[Task brief]:
Lines containing the word "Kroatien" are to be copied from the data below.

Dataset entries

—————

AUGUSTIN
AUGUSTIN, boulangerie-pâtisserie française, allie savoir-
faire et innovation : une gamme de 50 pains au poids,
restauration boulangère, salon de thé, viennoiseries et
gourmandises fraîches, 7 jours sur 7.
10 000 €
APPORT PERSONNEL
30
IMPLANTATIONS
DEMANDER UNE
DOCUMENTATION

—————

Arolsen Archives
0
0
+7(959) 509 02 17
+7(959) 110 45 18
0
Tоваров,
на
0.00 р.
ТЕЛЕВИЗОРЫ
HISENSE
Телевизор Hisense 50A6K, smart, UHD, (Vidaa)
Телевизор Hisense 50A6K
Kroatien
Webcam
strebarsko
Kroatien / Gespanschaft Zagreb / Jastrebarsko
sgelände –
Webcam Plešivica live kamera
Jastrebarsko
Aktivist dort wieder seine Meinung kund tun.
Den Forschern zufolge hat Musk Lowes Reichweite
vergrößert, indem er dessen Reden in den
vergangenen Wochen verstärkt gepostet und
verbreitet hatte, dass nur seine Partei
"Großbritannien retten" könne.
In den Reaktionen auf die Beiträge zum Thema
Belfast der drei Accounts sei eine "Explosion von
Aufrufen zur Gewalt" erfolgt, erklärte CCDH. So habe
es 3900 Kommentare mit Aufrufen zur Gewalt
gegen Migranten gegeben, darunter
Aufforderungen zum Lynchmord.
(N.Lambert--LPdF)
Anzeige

—————

[Completed task]:
Kroatien
Kroatien / Gespanschaft Zagreb / Jastrebarsko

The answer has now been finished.